Outstanding Young Entrepreneur award. A later stint at the Odyssey Theatre in Los Angeles resulted in three Dramalogue Awards for her production of Tea. And in 1992, she continued to bend gender rules by becoming the first woman to be president of the Society of Stage Directors and Choreographers, a post she held until 1998.
What would persuade a woman of this much energy to stop her continental journeys and develop an essentially seasonal theater in the Berkshires? Several things, as it turns out. “In New York, I got tired of developing projects right under the critics’ eyes,” Boyd says. “Sometimes you worked on a show and you knew it needed another go round, but there you were opening it in New York, and it didn’t seem to make a lot of sense. Also, the budgets at regional theaters were often bigger than they are in New York. I didn’t have to worry so much about not having another ten or 20 extra dollars for props.”
Motherhood made a difference, too. Once her third child was in school, “she couldn’t travel with me anymore. I thought, okay, I have to just sit in one place.” When an opportunity came up to work with the Berkshire Theatre Festival, she jumped at it. “I thought, how perfect. It’ll be summer, [and then] I’ll be in New York in the winter with my family.”
Meanwhile, Boyd’s desire to be a part of a theater that served its community was growing. By 1993 she began to formulate her own thinking on how theater and community could and should form a mutually beneficial relationship that would allow them to feed one another. The answer, she decided, lay in building the audience properly.

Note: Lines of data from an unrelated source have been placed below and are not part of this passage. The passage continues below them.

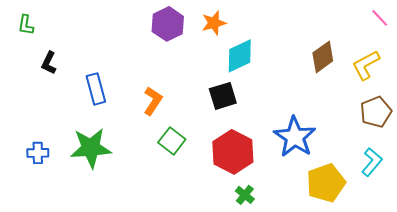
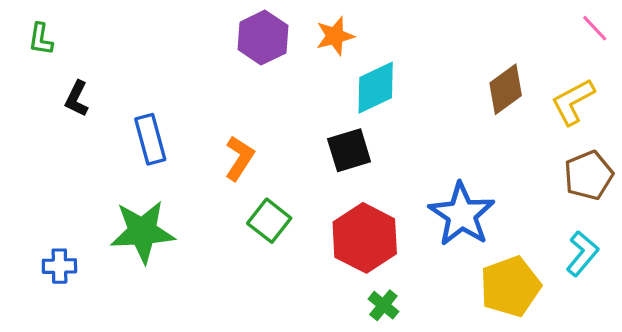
blue cross: (38, 153) -> (59, 266), moved

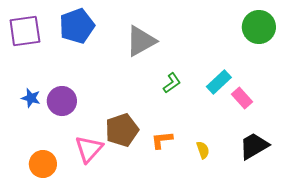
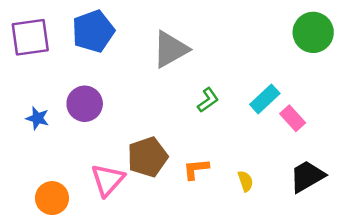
purple circle: (62, 101) -> (85, 104), moved

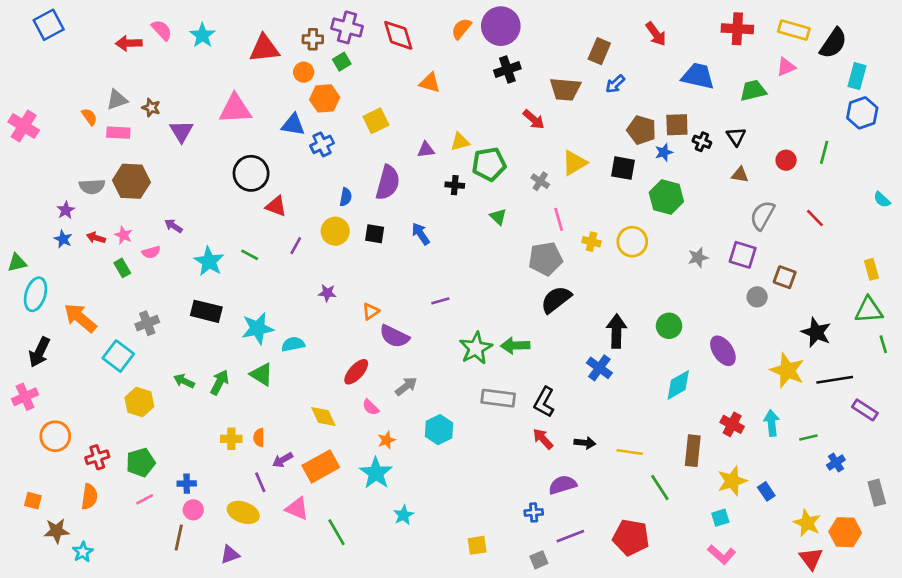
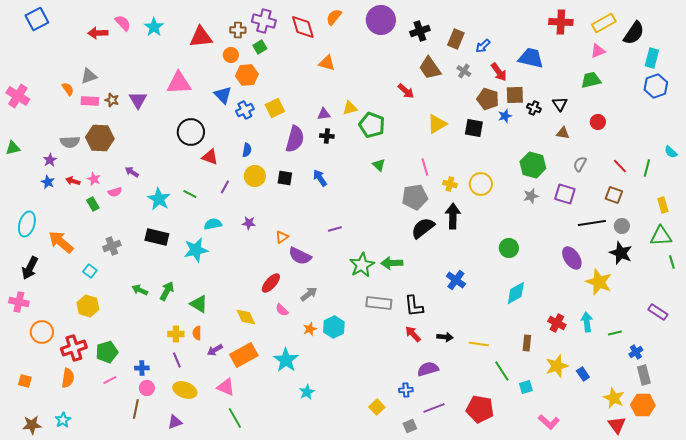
orange semicircle: (461, 29) -> (334, 17), moved
yellow rectangle: (794, 30) -> (604, 23), turned -45
red arrow: (656, 34) -> (499, 72), moved
black cross: (507, 69) -> (420, 31), moved
blue arrow: (615, 84) -> (483, 46), moved
brown trapezoid: (565, 89) -> (430, 68), turned 50
green trapezoid: (753, 91) -> (591, 80), moved
brown star: (151, 108) -> (112, 100), moved
yellow square: (376, 121) -> (275, 108), moved
blue triangle: (293, 125) -> (223, 95), turned 36
green line: (824, 152) -> (647, 168), moved
green pentagon: (489, 164) -> (372, 125), turned 30
gray cross: (540, 181) -> (464, 71), moved
black cross: (455, 185) -> (327, 136), moved
blue semicircle: (346, 197) -> (247, 150), moved
green hexagon: (666, 197) -> (533, 165), moved
gray semicircle: (762, 215) -> (580, 164), size x0.7
green triangle: (17, 263) -> (13, 148), moved
brown square: (785, 277) -> (614, 195), moved
gray circle: (757, 297) -> (622, 226), moved
black arrow: (616, 331) -> (453, 216), moved
cyan semicircle: (293, 344) -> (213, 224), moved
purple ellipse: (723, 351) -> (572, 258), moved
cyan square: (118, 356) -> (90, 271), size x0.6
green triangle: (262, 374) -> (199, 304), moved
black line: (835, 380) -> (592, 223), moved
pink cross: (25, 397) -> (19, 302), turned 36
yellow hexagon: (139, 402) -> (88, 306), moved
black L-shape: (544, 402) -> (414, 306), turned -35
orange star: (386, 440) -> (310, 329), moved
brown rectangle: (693, 451) -> (527, 343), size x0.7
red cross: (97, 457) -> (74, 348), size x1.4
purple line: (260, 482) -> (177, 360), moved
gray rectangle: (877, 493) -> (644, 375), moved
cyan square: (720, 518) -> (526, 387), moved
brown star: (57, 531) -> (32, 425), moved
green line: (336, 532) -> (235, 418), moved
yellow square: (477, 545) -> (377, 407), moved, turned -35

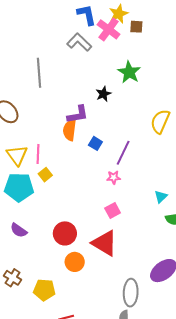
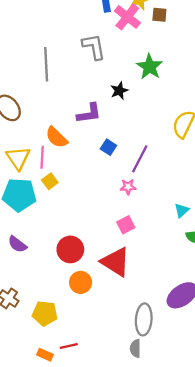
gray L-shape: (79, 42) -> (94, 47), moved, turned 35
orange semicircle: (70, 130) -> (56, 137), moved, turned -55

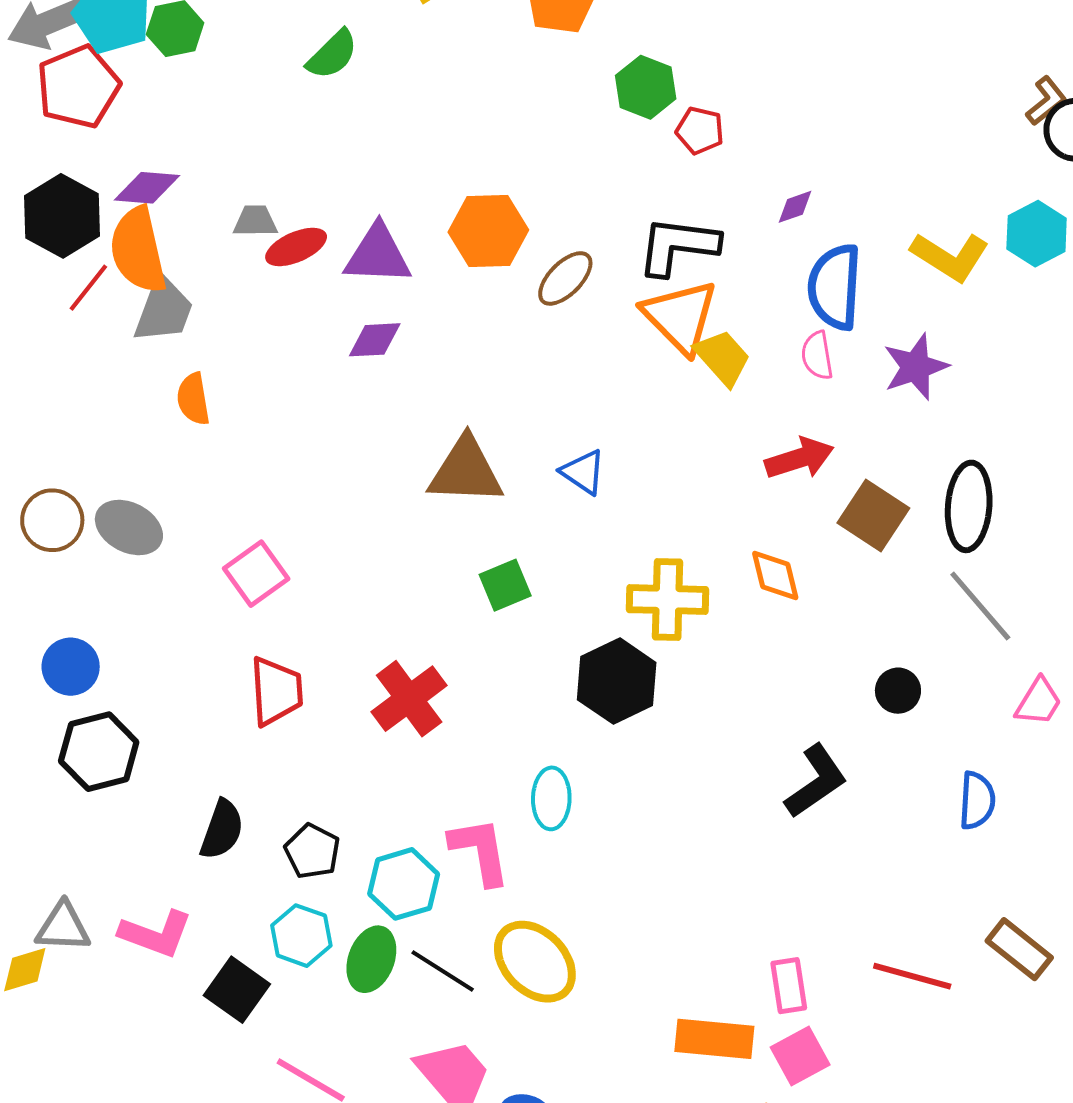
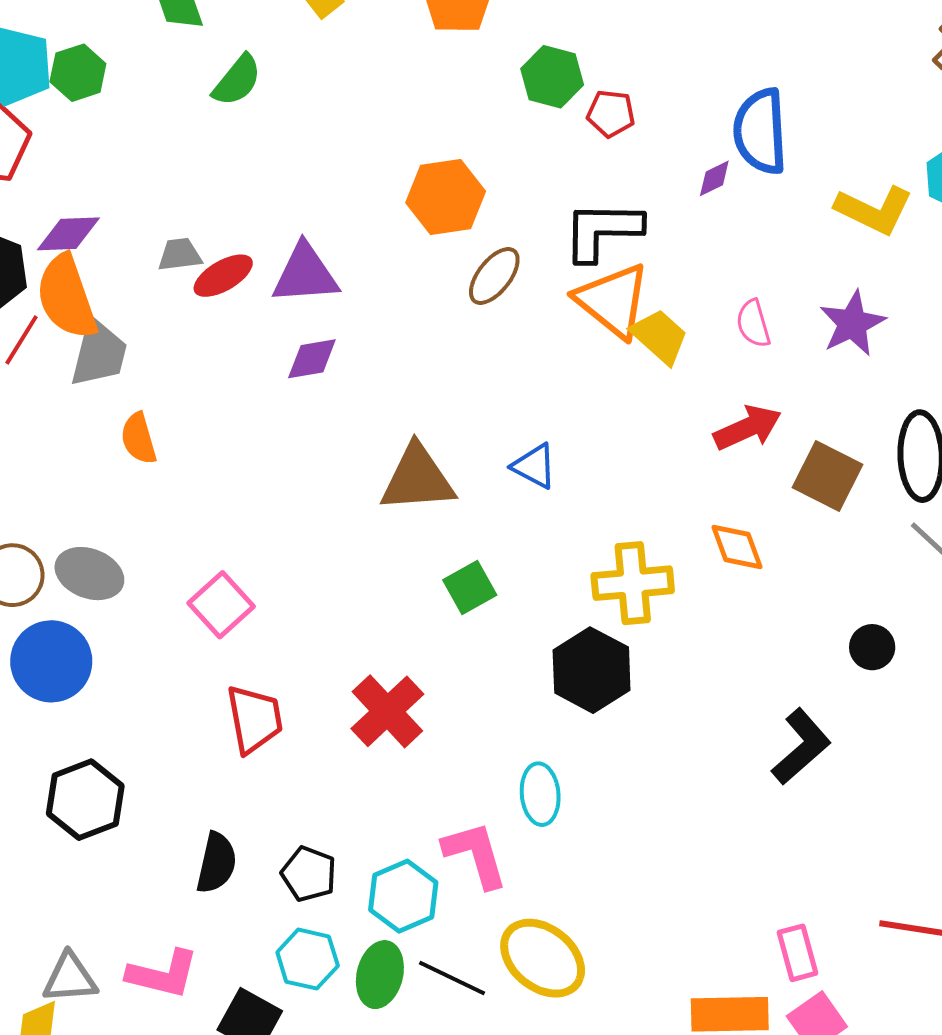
orange hexagon: (488, 231) -> (446, 197), moved
blue semicircle: (835, 287) -> (760, 131), moved
blue circle: (71, 667) -> (51, 661), moved, size x1.4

“Many theaters couldn’t find ways to bring in new young audiences,” Boyd notes. “People would look at dwindling subscriptions and think it was ticket sales from new plays that were the problem. Then they’d bring in the Neil Simon and the Noel Coward, or offer a student matinee once a year, or a discounted balcony seat midweek.” But that doesn’t fix the problem. “Theater is a continuum. It has to become a habit. I thought, can I start a theater where community can be a large part of it, where the audience will grow.”